О! Ещё вспомнился Гленн Муллин

----------

Пема Ванчук (26.04.2014)

----------


## Dechen Norzang

Преобразование проблем в радость. Вкус Дхармы

----------

Влад К (27.04.2014), Юань Дин (12.05.2014)

----------


## Asanga

Необыкновенно хорошая книга. Недавно провел занятие в дацане по этой книге и тут же все книги раскупили. ))
http://dharma.ru/product/3108

Буддийские медитации: тексты практик и руководств
Составление, перевод с тибетского и английского, примечания М. Н. Кожевниковой
Ответственный редактор А. В. Парибок

----------

Юань Дин (12.05.2014)

----------


## Нико

> Необыкновенно хорошая книга.

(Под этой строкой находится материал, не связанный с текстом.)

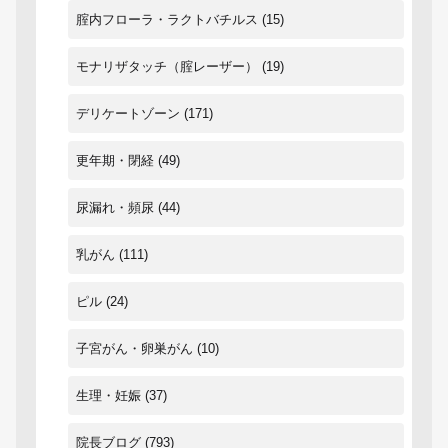
腟内フローラ・ラクトバチルス
(15)
モナリザタッチ（腟レーザー）
(19)
デリケートゾーン
(171)
更年期・閉経
(49)
尿漏れ・頻尿
(44)
乳がん
(111)
ピル
(24)
子宮がん・卵巣がん
(10)
生理・妊娠
(37)
院長ブログ
(793)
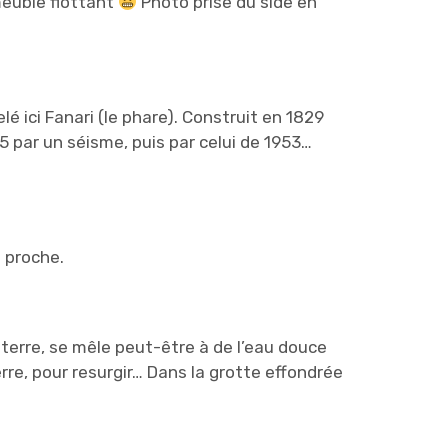
meuble flottant
Photo prise du side en
 ici Fanari (le phare). Construit en 1829
75 par un séisme, puis par celui de 1953…
 proche.
s terre, se mêle peut-être à de l’eau douce
erre, pour resurgir… Dans la grotte effondrée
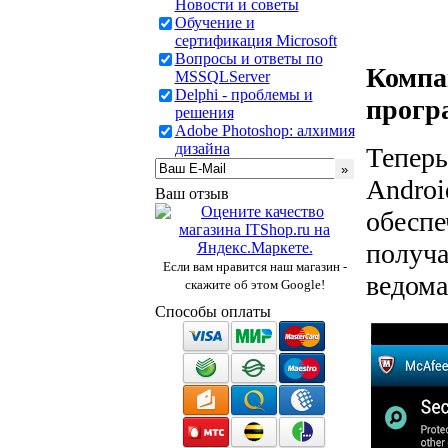
Новости и советы
Обучение и
сертификация Microsoft
Вопросы и ответы по
Компа
MSSQLServer
Delphi - проблемы и
програ
решения
Adobe Photoshop: алхимия
дизайна
Теперь
Androi
Ваш отзыв
обесп
получа
Если вам нравится наш магазин -
ведома
скажите об этом Google!
Способы оплаты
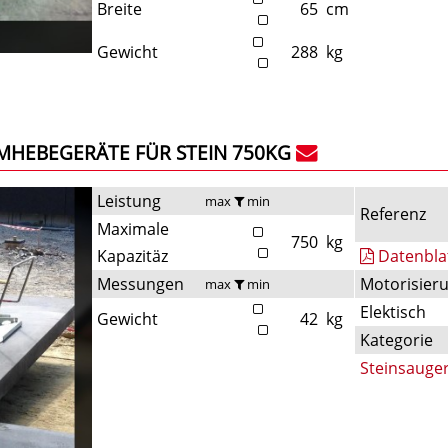
Breite
65
cm
Gewicht
288
kg
MHEBEGERÄTE FÜR STEIN 750KG
Leistung
max
min
Referenz
Maximale
750
kg
Kapazitäz
Datenbla
Messungen
Motorisier
max
min
Elektisch
Gewicht
42
kg
Kategorie
Steinsauge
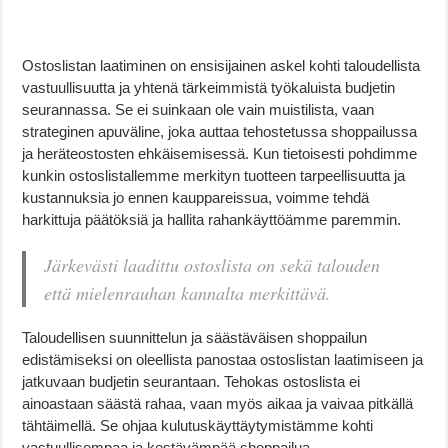
Ostoslistan laatiminen on ensisijainen askel kohti taloudellista
vastuullisuutta ja yhtenä tärkeimmistä työkaluista budjetin
seurannassa. Se ei suinkaan ole vain muistilista, vaan
strateginen apuväline, joka auttaa tehostetussa shoppailussa
ja heräteostosten ehkäisemisessä. Kun tietoisesti pohdimme
kunkin ostoslistallemme merkityn tuotteen tarpeellisuutta ja
kustannuksia jo ennen kauppareissua, voimme tehdä
harkittuja päätöksiä ja hallita rahankäyttöämme paremmin.
Järkevästi laadittu ostoslista on sekä talouden
että mielenrauhan kannalta merkittävä.
Taloudellisen suunnittelun ja säästäväisen shoppailun
edistämiseksi on oleellista panostaa ostoslistan laatimiseen ja
jatkuvaan budjetin seurantaan. Tehokas ostoslista ei
ainoastaan säästä rahaa, vaan myös aikaa ja vaivaa pitkällä
tähtäimellä. Se ohjaa kulutuskäyttäytymistämme kohti
vastuullisempaa ja kestävämpää shoppailua.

Недавно провел занятие в дацане по этой книге и тут же все книги раскупили. ))
> http://dharma.ru/product/3108
> 
> Буддийские медитации: тексты практик и руководств
> Составление, перевод с тибетского и английского, примечания М. Н. Кожевниковой
> Ответственный редактор А. В. Парибок


Книги ламы Сопы все необыкновенно хороши.

----------


## Карма Палджор

> Книги ламы Сопы все необыкновенно хороши.


С учетом того что источники в виде дхарани и сутр - не указаны обычно, ннаверное да. и то что потом от ФПМТ испросить про первоисточники не получается - обычная история

----------


## Нико

> С учетом того что источники в виде дхарани и сутр - не указаны обычно, ннаверное да. и то что потом от ФПМТ испросить про первоисточники не получается - обычная история


Книги по его устным учениям составляются, а это, как известно, -- поток медитации.

----------


## Карма Палджор

> Книги по его устным учениям составляются, а это, как известно, -- поток медитации.

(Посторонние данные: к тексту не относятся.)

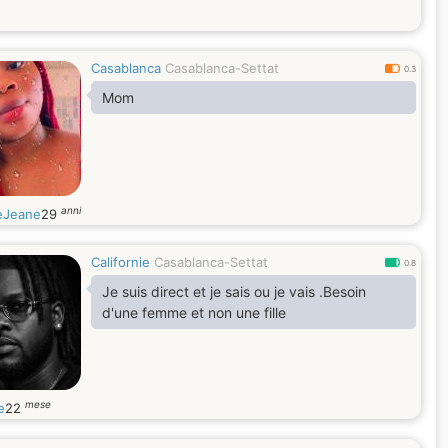
Casablanca
Casablanca-Settat
0.3
Mom
anni
eJeane
29
Californie
Casablanca-Settat
0.8
Je suis direct et je sais ou je vais .Besoin
d'une femme et non une fille
mese
e
22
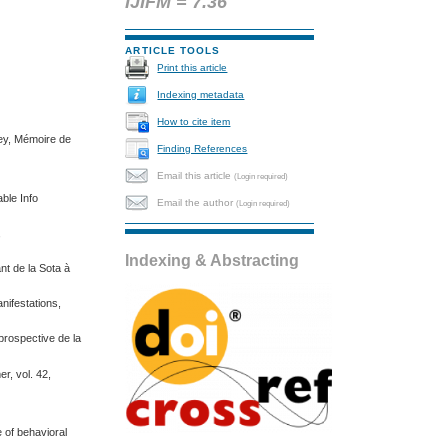
IJIFM = 7.36
ARTICLE TOOLS
Print this article
Indexing metadata
How to cite item
mey, Mémoire de
Finding References
Email this article
(Login required)
ble Info
Email the author
(Login required)
,
Indexing & Abstracting
nt de la Sota à
nifestations,
prospective de la
r, vol. 42,
e of behavioral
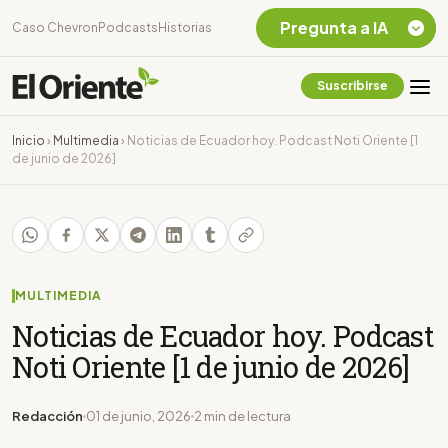
Pregunta a IA
Caso Chevron
Podcasts
Historias
Suscribirse
Quiero Información
sobre el Caso
Inicio
›
Multimedia
›
Noticias de Ecuador hoy. Podcast Noti Oriente [1
Chevron Ecuador
de junio de 2026]
Listar destinos
turísticos de la
Amazonia Ecuatoriana
¿En que consiste la
tasa minera que rige en
Ecuador?
MULTIMEDIA
Noticias de Ecuador hoy. Podcast
Noti Oriente [1 de junio de 2026]
Redacción
01 de junio, 2026
2 min de lectura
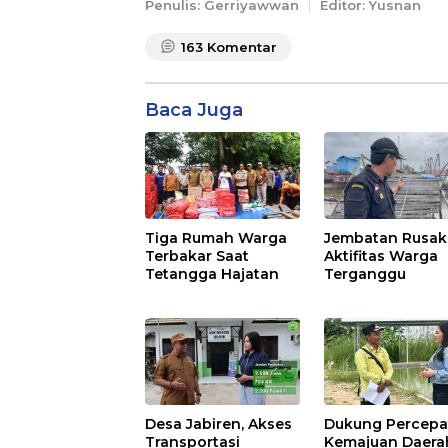
Penulis: Gerriyawwan
Editor: Yusnan
163
Komentar
Baca Juga
Tiga Rumah Warga
Jembatan Rusak
Terbakar Saat
Aktifitas Warga
Tetangga Hajatan
Terganggu
Desa Jabiren, Akses
Dukung Percepa
Transportasi
Kemajuan Daera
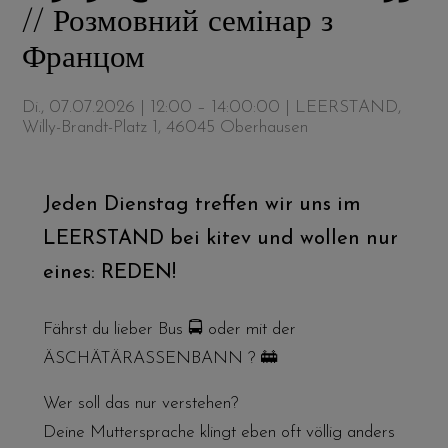
// Розмовний семінар з
Францом
Di., 07.07.2026 | 12:00 – 14:00:00
| LEERSTAND,
Willy-Brandt-Platz 1, 46045 Oberhausen
Jeden Dienstag treffen wir uns im
LEERSTAND bei kitev und wollen nur
eines: REDEN!
Fährst du lieber Bus 🚍 oder mit der
ÄSCHÄTÄRASSENBANN ? 🚋
Wer soll das nur verstehen?
Deine Muttersprache klingt eben oft völlig anders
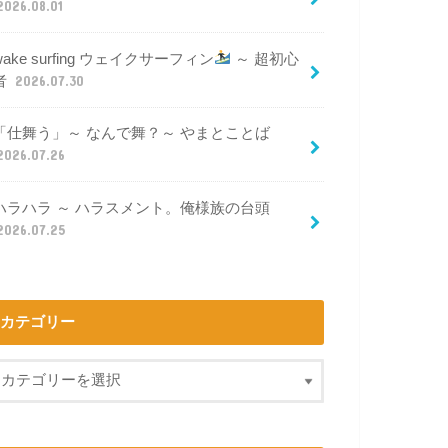
2026.08.01
wake surfing ウェイクサーフィン
～ 超初心
者
2026.07.30
「仕舞う」～ なんで舞？～ やまとことば
2026.07.26
ハラハラ ～ ハラスメント。俺様族の台頭
2026.07.25
カテゴリー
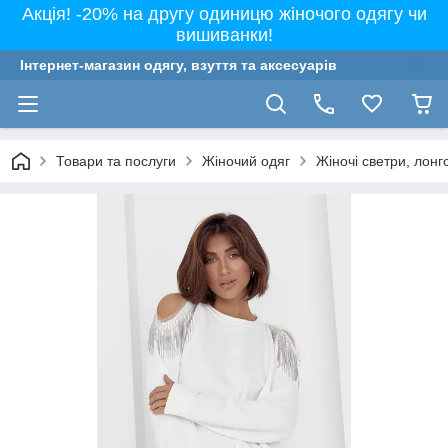
Акція! -20% на другу одиницю жіночого одягу чи
вишиванки!
Інтернет-магазин одягу, взуття та аксесуарів
Товари та послуги
Жіночий одяг
Жіночі светри, лонг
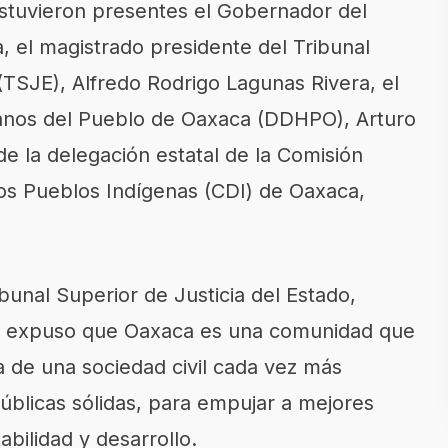
stuvieron presentes el Gobernador del
, el magistrado presidente del Tribunal
(TSJE), Alfredo Rodrigo Lagunas Rivera, el
nos del Pueblo de Oaxaca (DDHPO), Arturo
e la delegación estatal de la Comisión
los Pueblos Indígenas (CDI) de Oaxaca,
bunal Superior de Justicia del Estado,
a, expuso que Oaxaca es una comunidad que
a de una sociedad civil cada vez más
 públicas sólidas, para empujar a mejores
bilidad y desarrollo.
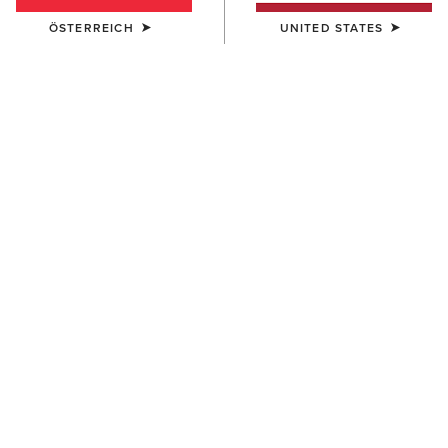
ÖSTERREICH
UNITED STATES
DAMEN
DAMEN
Cowgirl at Heart T-Shirt
Lucky Dreams T-Shirt
35,00 €
35,00 €
DAMEN
DAMEN
Star Spangled Rodeo T-Shirt
Rodeo Star Boyfriend T-Shirt
35,00 €
35,00 €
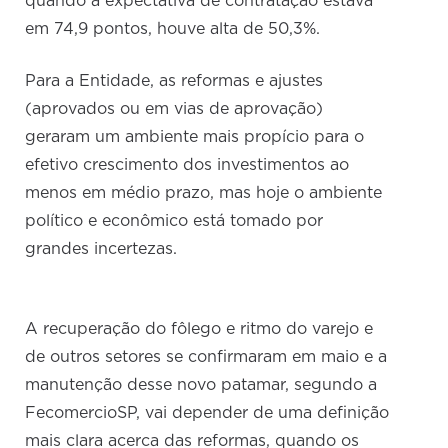
quando a expectativa de contratação estava
em 74,9 pontos, houve alta de 50,3%.
Para a Entidade, as reformas e ajustes
(aprovados ou em vias de aprovação)
geraram um ambiente mais propício para o
efetivo crescimento dos investimentos ao
menos em médio prazo, mas hoje o ambiente
político e econômico está tomado por
grandes incertezas.
A recuperação do fôlego e ritmo do varejo e
de outros setores se confirmaram em maio e a
manutenção desse novo patamar, segundo a
FecomercioSP, vai depender de uma definição
mais clara acerca das reformas, quando os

Обычная история. С обычным концом в итоге

----------


## Tashi_Tsering

Фундаментальнее некуда: http://dharma.ru/product/1300, http://dharma.ru/product/5763

----------


## Рэлпей

У Дзонкапы и его учеников Далай-лам множество книг и комментариев, но на русском их нет, вам придется изучать тибетский или английский язык, чтобы понимать или узнать больше о Гелук.

----------


## Борис Оширов

Вообще странно, не смотря на то, что на территории России школа гелуг - традиционная форма буддизма, но легче найти тексты любой другой, самой экзотической школы, чем гелугпинские.

----------


## Нико

> Вообще странно, не смотря на то, что на территории России школа гелуг - традиционная форма буддизма, но легче найти тексты любой другой, самой экзотической школы, чем гелугпинские.

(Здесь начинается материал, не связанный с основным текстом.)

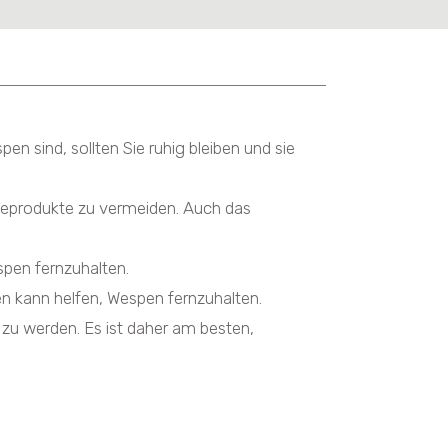
n sind, sollten Sie ruhig bleiben und sie
geprodukte zu vermeiden. Auch das
spen fernzuhalten.
 kann helfen, Wespen fernzuhalten.
zu werden. Es ist daher am besten,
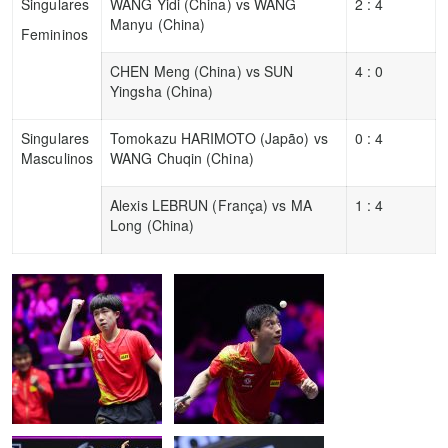
Singulares
WANG Yidi (China) vs WANG
2 : 4
Manyu (China)
Femininos
CHEN Meng (China) vs SUN
4 : 0
Yingsha (China)
Singulares
Tomokazu HARIMOTO (Japão) vs
0 : 4
Masculinos
WANG Chuqin (China)
Alexis LEBRUN (França) vs MA
1 : 4
Long (China)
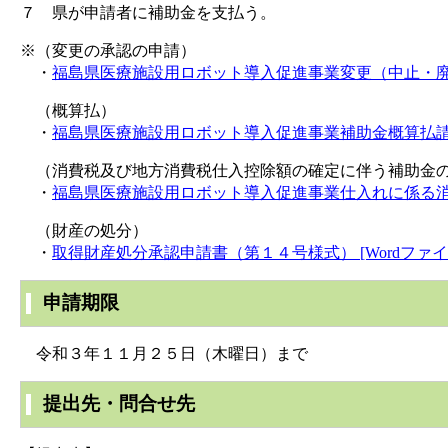
７ 県が申請者に補助金を支払う。
※（変更の承認の申請）
・
福島県医療施設用ロボット導入促進事業変更（中止・廃止）
（概算払）
・
福島県医療施設用ロボット導入促進事業補助金概算払請求書
（消費税及び地方消費税仕入控除額の確定に伴う補助金
・
福島県医療施設用ロボット導入促進事業仕入れに係る消費税
（財産の処分）
・
取得財産処分承認申請書（第１４号様式） [Wordファイル
申請期限
令和３年１１月２５日（木曜日）まで
提出先・問合せ先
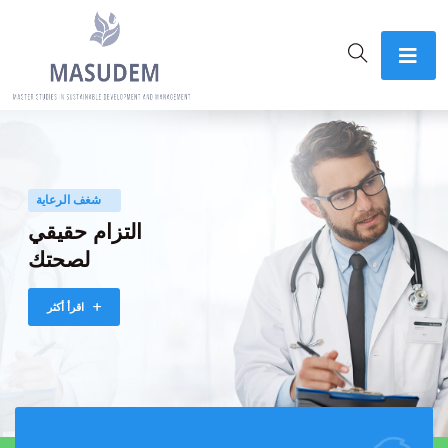
شغف الرعاية
التزام حقيقي
لصحتك
اقرأ أكثر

А что Вас конкретно интересует?

----------


## Борис Оширов

Например, полная молитва всей линии переемственности Гелуг, с обращением ко всем Далай-ламам, Панчен-ламам и Богдо-гэгэнам. Говорят, что такая существует...
Или вот, наткнулся в учебнике по тиб. языку: "Пять молитв традиции гелугпа: 1) молитва Благостных Деяний; 2) молитва будды Майтреи; 3) молитва Начал и Конца; 4) молитва Блаженных Полей; 5) молитва Деяний Бодхисаттвы" - а где их найти?

----------


## Нико

> Например, полная молитва всей линии переемственности Гелуг, с обращением ко всем Далай-ламам, Панчен-ламам и Богдо-гэгэнам. Говорят, что такая существует...


Такой отдельной вроде нет, но... в чодовских молитвах есть.




> Или вот, наткнулся в учебнике по тиб. языку: "Пять молитв традиции гелугпа: 1) молитва Благостных Деяний; 2) молитва будды Майтреи; 3) молитва Начал и Конца; 4) молитва Блаженных Полей; 5) молитва Деяний Бодхисаттвы" - а где их найти?


Эмм... Тут нужно написать их на тибетском, чтобы сказать, где именно...

----------